October data is in and the headlines cry out “Falling prices signal bigger troubles ahead for China’s economy” and “China’s economy is in trouble as deflation worries grow.”
Bloomberg explains, in an incomplete syllogism, that deflation “signals a lopsided economy where supply dwarfs demand. That hurts companies, which in turn hurts workers.”
“Cheaper prices can be a blessing for some,” says Politico, “but deflation is a symptom of relatively weak demand and stalling economic growth.”
And CNBC has coined a striking euphemism: “Deflation pressures in China eased in October as consumer prices returned to growth….” Sounds so wholesome. Prices are growing like a garden after spring showers or a stock portfolio after quantitative easing.
Creative destruction
We have been here before.

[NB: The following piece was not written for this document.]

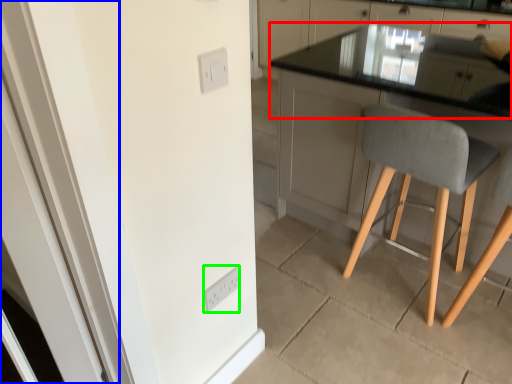 Question: Which object is positioned farthest from countertop (highlighted by a red box)? Select from screen door (highlighted by a blue box) and light switch (highlighted by a green box).

Choices:
 (A) screen door
 (B) light switch

Answer: (A) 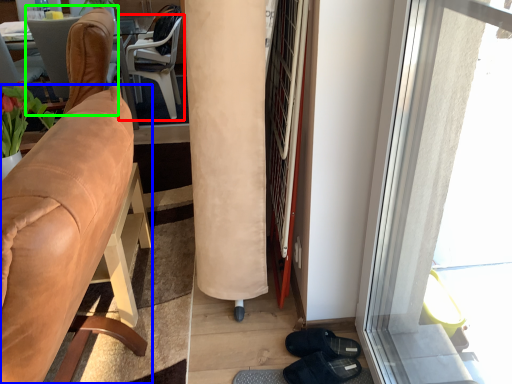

Ten years ago, we were reading that the risk of global deflation “looms large for 2015 as surveys of China’s mammoth manufacturing sector showed excess supply and as deficient demand in January drove down prices and production.”
These imbalances actually set the stage for Joseph Schumpeter’s “creative destruction.” One economist suggests that “Over the long run, the process of creative destruction accounts for over 50 per cent of productivity growth.” If he’s right, then consumers get a lower cost of living and the economy expands as capital is reallocated.
It makes no sense to demonize deflation and promote inflation. Investment manager Peter Schiff has been decrying this tendency for a long time. Back in 2014, he argued:
In order to justify our current monetary and fiscal policies, in which governments refuse to reign in runaway deficits while central banks furiously expand the money supply, economists must convince us that inflation, which results in rising prices, is vital for economic growth.
Simultaneously they make the case that falling prices are bad…. But lower prices function as a counterweight to a contracting economy by cushioning the blow of the downturn.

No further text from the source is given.